Please repeat the data exactly. Any picture in it stays out.

** Opening Excerpted data block **

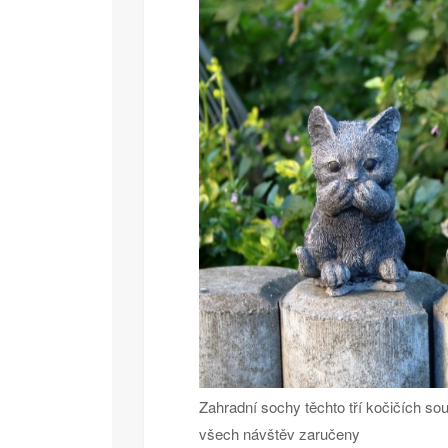
Zahradní sochy těchto tří kočičích so
všech návštěv zaručeny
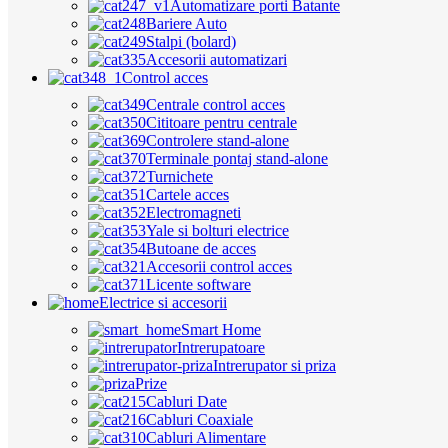
Automatizare porti Batante
Bariere Auto
Stalpi (bolard)
Accesorii automatizari
Control acces
Centrale control acces
Cititoare pentru centrale
Controlere stand-alone
Terminale pontaj stand-alone
Turnichete
Cartele acces
Electromagneti
Yale si bolturi electrice
Butoane de acces
Accesorii control acces
Licente software
Electrice si accesorii
Smart Home
Intrerupatoare
Intrerupator si priza
Prize
Cabluri Date
Cabluri Coaxiale
Cabluri Alimentare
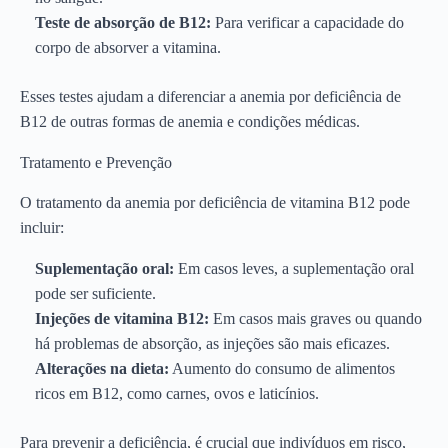
Teste de absorção de B12:
Para verificar a capacidade do
corpo de absorver a vitamina.
Esses testes ajudam a diferenciar a anemia por deficiência de
B12 de outras formas de anemia e condições médicas.
Tratamento e Prevenção
O tratamento da anemia por deficiência de vitamina B12 pode
incluir:
Suplementação oral:
Em casos leves, a suplementação oral
pode ser suficiente.
Injeções de vitamina B12:
Em casos mais graves ou quando
há problemas de absorção, as injeções são mais eficazes.
Alterações na dieta:
Aumento do consumo de alimentos
ricos em B12, como carnes, ovos e laticínios.
Para prevenir a deficiência, é crucial que indivíduos em risco,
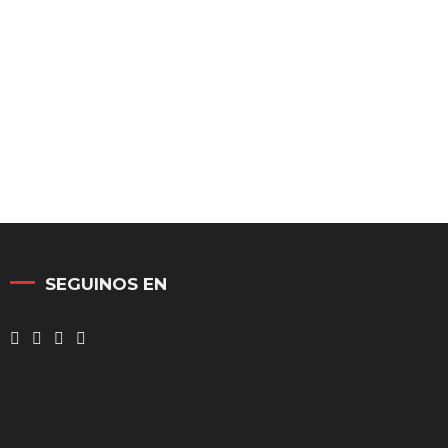
SEGUINOS EN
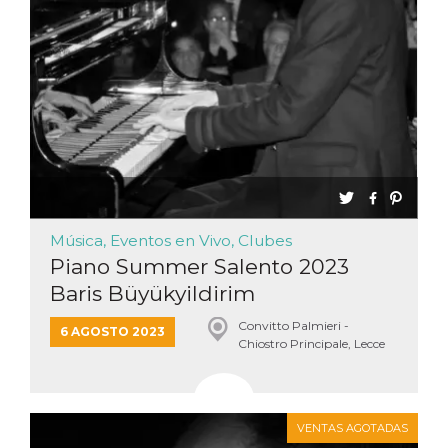
Música, Eventos en Vivo, Clubes
Piano Summer Salento 2023
Baris Büyükyildirim
Convitto Palmieri -
6 AGOSTO 2023
Chiostro Principale, Lecce
VENTAS AGOTADAS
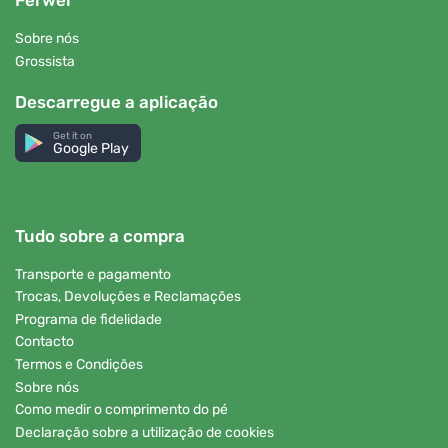
Ferwer
Sobre nós
Grossista
Descarregue a aplicação
Get it on
Google Play
Tudo sobre a compra
Transporte e pagamento
Trocas, Devoluções e Reclamações
Programa de fidelidade
Contacto
Termos e Condições
Sobre nós
Como medir o comprimento do pé
Declaração sobre a utilização de cookies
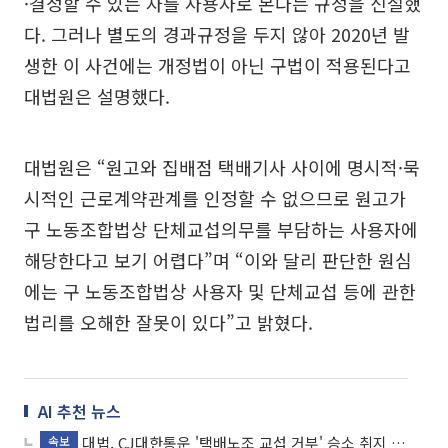
·결정할 수 있는 자를 사용자로 본다는 규정을 신설했
다. 그러나 별도의 경과규정을 두지 않아 2020년 발
생한 이 사건에는 개정법이 아닌 구법이 적용된다고
대법원은 설명했다.
대법원은 “원고와 집배점 택배기사 사이에 명시적·묵
시적인 근로계약관계를 인정할 수 없으므로 원고가
구 노동조합법상 단체교섭의무를 부담하는 사용자에
해당한다고 보기 어렵다”며 “이와 달리 판단한 원심
에는 구 노동조합법상 사용자 및 단체교섭 등에 관한
법리를 오해한 잘못이 있다”고 밝혔다.
AI 추천 뉴스
대법, CJ대한통운 '택배노조 교섭 거부' 승소 취지 파기환송
속보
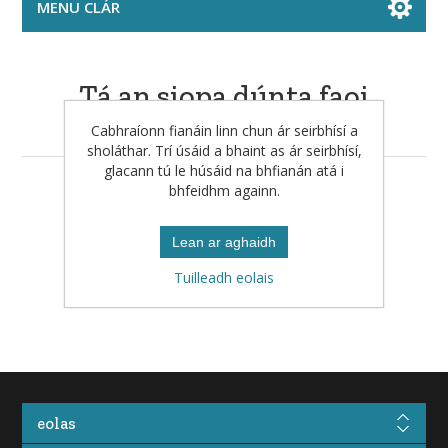
MENU CLÁR
Tá an siopa dúnta faoi
láthair
Cabhraíonn fianáin linn chun ár seirbhísí a
sholáthar. Trí úsáid a bhaint as ár seirbhísí,
glacann tú le húsáid na bhfianán atá i
bhfeidhm againn.
Seiceáil arís ar ball le do thoil.
Lean ar aghaidh
Tuilleadh eolais
eolas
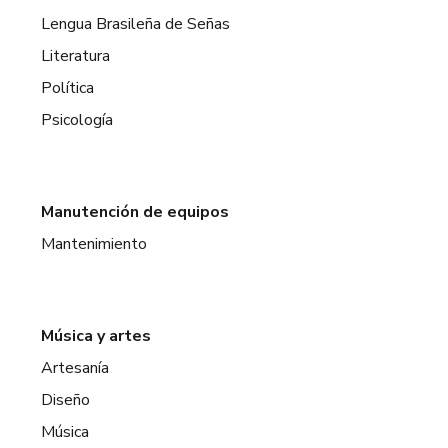
Lengua Brasileña de Señas
Literatura
Política
Psicología
Manutención de equipos
Mantenimiento
Música y artes
Artesanía
Diseño
Música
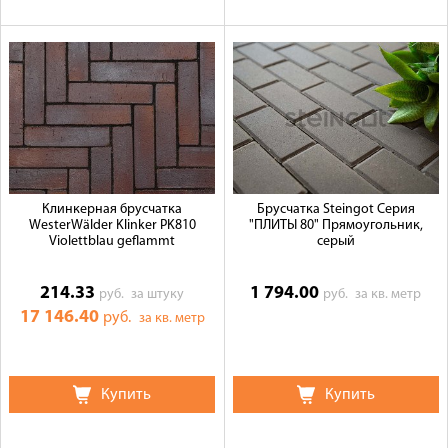
Клинкерная брусчатка
Брусчатка Steingot Серия
WesterWälder Klinker PK810
"ПЛИТЫ 80" Прямоугольник,
Violettblau geflammt
серый
214.33
1 794.00
руб.
за штуку
руб.
за кв. метр
17 146.40
руб.
за кв. метр
Купить
Купить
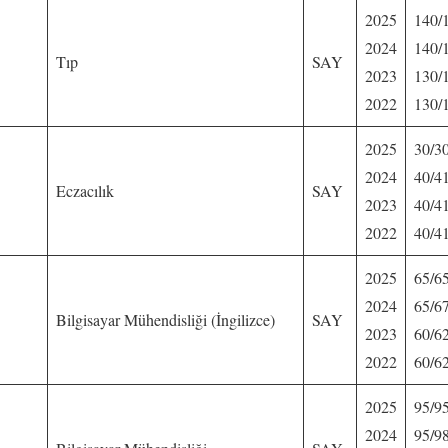
2025
140/
2024
140/
Tıp
SAY
2023
130/
2022
130/
2025
30/3
2024
40/4
Eczacılık
SAY
2023
40/4
2022
40/4
2025
65/6
2024
65/6
Bilgisayar Mühendisliği (İngilizce)
SAY
2023
60/6
2022
60/6
2025
95/9
2024
95/9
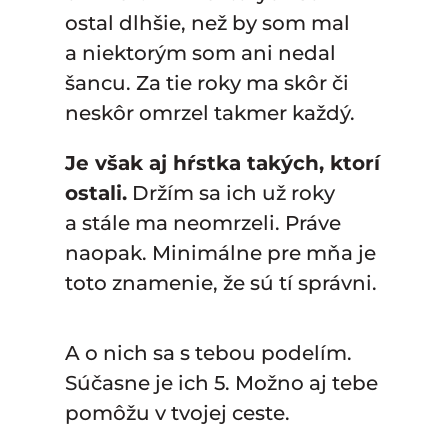
ostal dlhšie, než by som mal
a niektorým som ani nedal
šancu. Za tie roky ma skôr či
neskôr omrzel takmer každý.
Je však aj hŕstka takých, ktorí
ostali.
Držím sa ich už roky
a stále ma neomrzeli. Práve
naopak. Minimálne pre mňa je
toto znamenie, že sú tí správni.
A o nich sa s tebou podelím.
Súčasne je ich 5. Možno aj tebe
pomôžu v tvojej ceste.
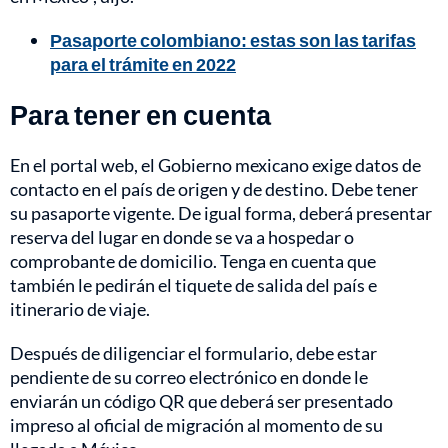
Pasaporte colombiano: estas son las tarifas
para el trámite en 2022
Para tener en cuenta
En el portal web, el Gobierno mexicano exige datos de
contacto en el país de origen y de destino. Debe tener
su pasaporte vigente.
De igual forma, deberá presentar
reserva del lugar en donde se va a hospedar o
comprobante de domicilio. Tenga en cuenta que
también le pedirán el tiquete de salida del país e
itinerario de viaje.
Después de diligenciar el formulario, debe estar
pendiente de su correo electrónico en donde le
enviarán un código QR que deberá ser presentado
impreso al oficial de migración al momento de su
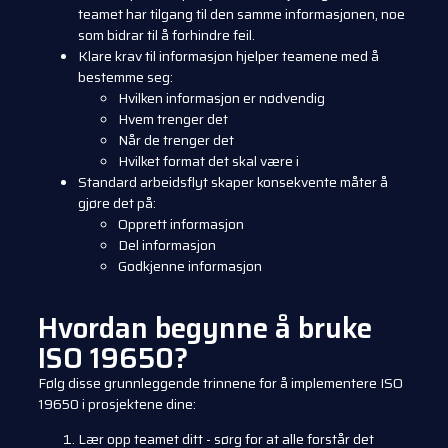
teamet har tilgang til den samme informasjonen, noe
som bidrar til å forhindre feil.
Klare krav til informasjon
hjelper teamene med å
bestemme seg:
Hvilken informasjon er nødvendig
Hvem trenger det
Når de trenger det
Hvilket format det skal være i
Standard arbeidsflyt
skaper konsekvente måter å
gjøre det på:
Opprett informasjon
Del informasjon
Godkjenne informasjon
Hvordan begynne å bruke
ISO 19650?
Følg disse grunnleggende trinnene for å implementere ISO
19650 i prosjektene dine:
Lær opp teamet ditt - sørg for at alle forstår det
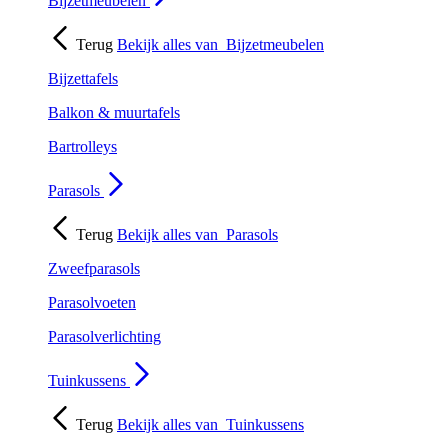
Bijzetmeubelen
Terug
Bekijk alles van
Bijzetmeubelen
Bijzettafels
Balkon & muurtafels
Bartrolleys
Parasols
Terug
Bekijk alles van
Parasols
Zweefparasols
Parasolvoeten
Parasolverlichting
Tuinkussens
Terug
Bekijk alles van
Tuinkussens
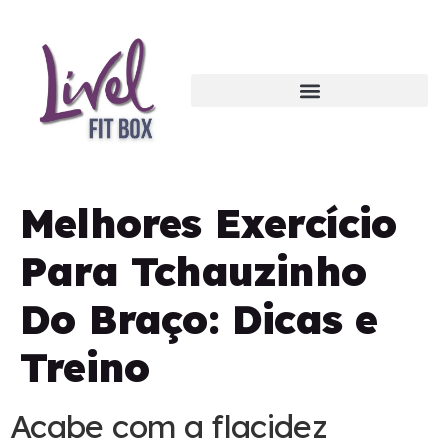
Melhores Exercício
Para Tchauzinho
Do Braço: Dicas e
Treino
Acabe com a flacidez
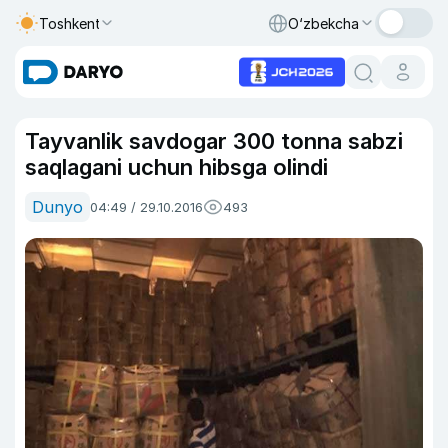
Toshkent
O‘zbekcha
Tayvanlik savdogar 300 tonna sabzi
saqlagani uchun hibsga olindi
Dunyo
04:49 / 29.10.2016
493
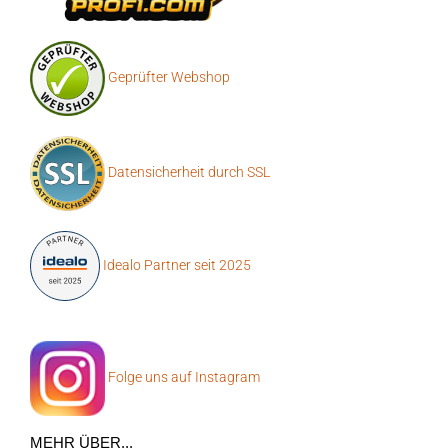
Geprüfter Webshop
Datensicherheit durch SSL
Idealo Partner seit 2025
Folge uns auf Instagram
MEHR ÜBER...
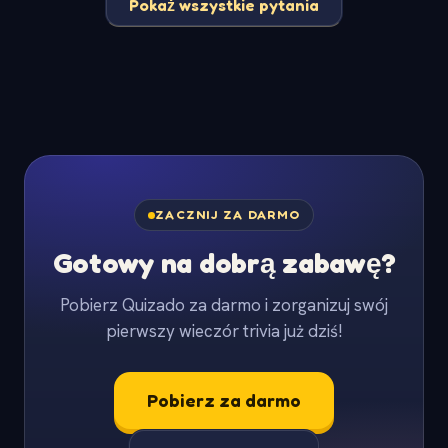
Pokaż wszystkie pytania
ZACZNIJ ZA DARMO
Gotowy na dobrą zabawę?
Pobierz Quizado za darmo i zorganizuj swój
pierwszy wieczór trivia już dziś!
Pobierz za darmo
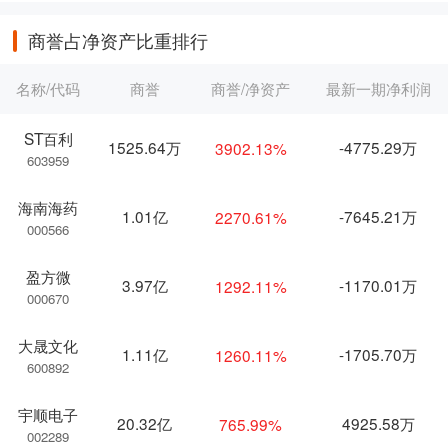
商誉占净资产比重排行
名称/代码
商誉
商誉/净资产
最新一期净利润
ST百利
1525.64万
-4775.29万
3902.13%
603959
海南海药
1.01亿
-7645.21万
2270.61%
000566
盈方微
3.97亿
-1170.01万
1292.11%
000670
大晟文化
1.11亿
-1705.70万
1260.11%
600892
宇顺电子
20.32亿
4925.58万
765.99%
002289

** Closing Excerpted data block **

[Solved exercise]:
Zahradní sochy těchto tří kočičích so
všech návštěv zaručeny
Automatizare porti Batante
Bariere Auto
Stalpi (bolard)
Accesorii automatizari
Control acces
Centrale control acces
Cititoare pentru centrale
Controlere stand-alone
Terminale pontaj stand-alone
Turnichete
Cartele acces
Electromagneti
Yale si bolturi electrice
Butoane de acces
Accesorii control acces
Licente software
Electrice si accesorii
Smart Home
Intrerupatoare
Intrerupator si priza
Prize
Cabluri Date
Cabluri Coaxiale
Cabluri Alimentare
Teste de absorção de B12:
Para verificar a capacidade do
corpo de absorver a vitamina.
Esses testes ajudam a diferenciar a anemia por deficiência de
B12 de outras formas de anemia e condições médicas.
Tratamento e Prevenção
O tratamento da anemia por deficiência de vitamina B12 pode
incluir:
Suplementação oral:
Em casos leves, a suplementação oral
pode ser suficiente.
Injeções de vitamina B12:
Em casos mais graves ou quando
há problemas de absorção, as injeções são mais eficazes.
Alterações na dieta:
Aumento do consumo de alimentos
ricos em B12, como carnes, ovos e laticínios.
Para prevenir a deficiência, é crucial que indivíduos em risco,
SEGUINOS EN
Música, Eventos en Vivo, Clubes
Piano Summer Salento 2023
Baris Büyükyildirim
Convitto Palmieri -
6 AGOSTO 2023
Chiostro Principale, Lecce
VENTAS AGOTADAS
Ferwer
Sobre nós
Grossista
Descarregue a aplicação
Get it on
Google Play
Tudo sobre a compra
Transporte e pagamento
Trocas, Devoluções e Reclamações
Programa de fidelidade
Contacto
Termos e Condições
Sobre nós
Como medir o comprimento do pé
Declaração sobre a utilização de cookies
·결정할 수 있는 자를 사용자로 본다는 규정을 신설했
다. 그러나 별도의 경과규정을 두지 않아 2020년 발
생한 이 사건에는 개정법이 아닌 구법이 적용된다고
대법원은 설명했다.
대법원은 “원고와 집배점 택배기사 사이에 명시적·묵
시적인 근로계약관계를 인정할 수 없으므로 원고가
구 노동조합법상 단체교섭의무를 부담하는 사용자에
해당한다고 보기 어렵다”며 “이와 달리 판단한 원심
에는 구 노동조합법상 사용자 및 단체교섭 등에 관한
법리를 오해한 잘못이 있다”고 밝혔다.
AI 추천 뉴스
대법, CJ대한통운 '택배노조 교섭 거부' 승소 취지 파기환송
속보
MENU CLÁR
Tá an siopa dúnta faoi
láthair
Cabhraíonn fianáin linn chun ár seirbhísí a
sholáthar. Trí úsáid a bhaint as ár seirbhísí,
glacann tú le húsáid na bhfianán atá i
bhfeidhm againn.
Seiceáil arís ar ball le do thoil.
Lean ar aghaidh
Tuilleadh eolais
eolas
Lengua Brasileña de Señas
Literatura
Política
Psicología
Manutención de equipos
Mantenimiento
Música y artes
Artesanía
Diseño
Música
Клинкерная брусчатка
Брусчатка Steingot Серия
WesterWälder Klinker PK810
"ПЛИТЫ 80" Прямоугольник,
Violettblau geflammt
серый
214.33
1 794.00
руб.
за штуку
руб.
за кв. метр
17 146.40
руб.
за кв. метр
Купить
Купить
2025
140/
2024
140/
Tıp
SAY
2023
130/
2022
130/
2025
30/3
2024
40/4
Eczacılık
SAY
2023
40/4
2022
40/4
2025
65/6
2024
65/6
Bilgisayar Mühendisliği (İngilizce)
SAY
2023
60/6
2022
60/6
2025
95/9
2024
95/9
ostal dlhšie, než by som mal
a niektorým som ani nedal
šancu. Za tie roky ma skôr či
neskôr omrzel takmer každý.
Je však aj hŕstka takých, ktorí
ostali.
Držím sa ich už roky
a stále ma neomrzeli. Práve
naopak. Minimálne pre mňa je
toto znamenie, že sú tí správni.
A o nich sa s tebou podelím.
Súčasne je ich 5. Možno aj tebe
pomôžu v tvojej ceste.
Pasaporte colombiano: estas son las tarifas
para el trámite en 2022
Para tener en cuenta
En el portal web, el Gobierno mexicano exige datos de
contacto en el país de origen y de destino. Debe tener
su pasaporte vigente.
De igual forma, deberá presentar
reserva del lugar en donde se va a hospedar o
comprobante de domicilio. Tenga en cuenta que
también le pedirán el tiquete de salida del país e
itinerario de viaje.
Después de diligenciar el formulario, debe estar
pendiente de su correo electrónico en donde le
enviarán un código QR que deberá ser presentado
impreso al oficial de migración al momento de su
teamet har tilgang til den samme informasjonen, noe
som bidrar til å forhindre feil.
Klare krav til informasjon
hjelper teamene med å
bestemme seg:
Hvilken informasjon er nødvendig
Hvem trenger det
Når de trenger det
Hvilket format det skal være i
Standard arbeidsflyt
skaper konsekvente måter å
gjøre det på:
Opprett informasjon
Del informasjon
Godkjenne informasjon
Hvordan begynne å bruke
ISO 19650?
Følg disse grunnleggende trinnene for å implementere ISO
19650 i prosjektene dine:
Lær opp teamet ditt - sørg for at alle forstår det
Bijzetmeubelen
Terug
Bekijk alles van
Bijzetmeubelen
Bijzettafels
Balkon & muurtafels
Bartrolleys
Parasols
Terug
Bekijk alles van
Parasols
Zweefparasols
Parasolvoeten
Parasolverlichting
Tuinkussens
Terug
Bekijk alles van
Tuinkussens
Melhores Exercício
Para Tchauzinho
Do Braço: Dicas e
Treino
Acabe com a flacidez
Toshkent
O‘zbekcha
Tayvanlik savdogar 300 tonna sabzi
saqlagani uchun hibsga olindi
Dunyo
04:49 / 29.10.2016
493
Geprüfter Webshop
Datensicherheit durch SSL
Idealo Partner seit 2025
Folge uns auf Instagram
MEHR ÜBER...
Pokaż wszystkie pytania
ZACZNIJ ZA DARMO
Gotowy na dobrą zabawę?
Pobierz Quizado za darmo i zorganizuj swój
pierwszy wieczór trivia już dziś!
Pobierz za darmo
商誉占净资产比重排行
名称/代码
商誉
商誉/净资产
最新一期净利润
ST百利
1525.64万
-4775.29万
3902.13%
603959
海南海药
1.01亿
-7645.21万
2270.61%
000566
盈方微
3.97亿
-1170.01万
1292.11%
000670
大晟文化
1.11亿
-1705.70万
1260.11%
600892
宇顺电子
20.32亿
4925.58万
765.99%
002289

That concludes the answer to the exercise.